[Dataset items]
--------------------
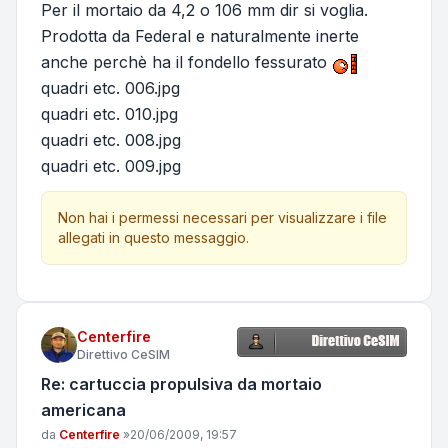
Per il mortaio da 4,2 o 106 mm dir si voglia.
Prodotta da Federal e naturalmente inerte
anche perchè ha il fondello fessurato
quadri etc. 006.jpg
quadri etc. 010.jpg
quadri etc. 008.jpg
quadri etc. 009.jpg
Non hai i permessi necessari per visualizzare i file
allegati in questo messaggio.
Centerfire
Direttivo CeSIM
Re: cartuccia propulsiva da mortaio
americana
Messaggio
da
Centerfire
»
20/06/2009, 19:57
--------------------
What this task involves: In the entries above, find each line containing the string "quadri" and copy it.

Written answer:
quadri etc. 006.jpg
quadri etc. 010.jpg
quadri etc. 008.jpg
quadri etc. 009.jpg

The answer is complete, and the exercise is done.